▶ _Exercise prompt_
Would you write out every record that follows exactly, with the pictures left out?

▶ _Records shown_
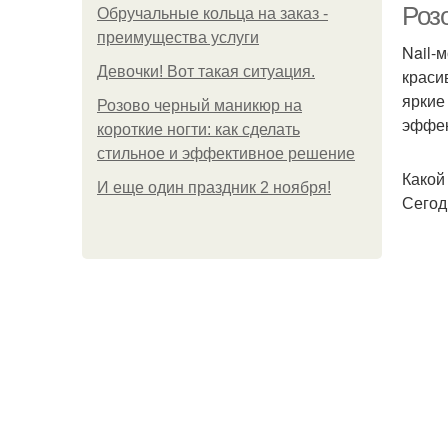
Роз
Обручальные кольца на заказ -
преимущества услуги
Nail-
Девочки! Вот такая ситуация.
краси
яркие
Розово черный маникюр на
эффек
короткие ногти: как сделать
стильное и эффективное решение
Какой
И еще один праздник 2 ноября!
Сегод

▶ _Exercise solution_
Роз
Обручальные кольца на заказ -
преимущества услуги
Nail-
Девочки! Вот такая ситуация.
краси
яркие
Розово черный маникюр на
эффек
короткие ногти: как сделать
стильное и эффективное решение
Какой
И еще один праздник 2 ноября!
Сегод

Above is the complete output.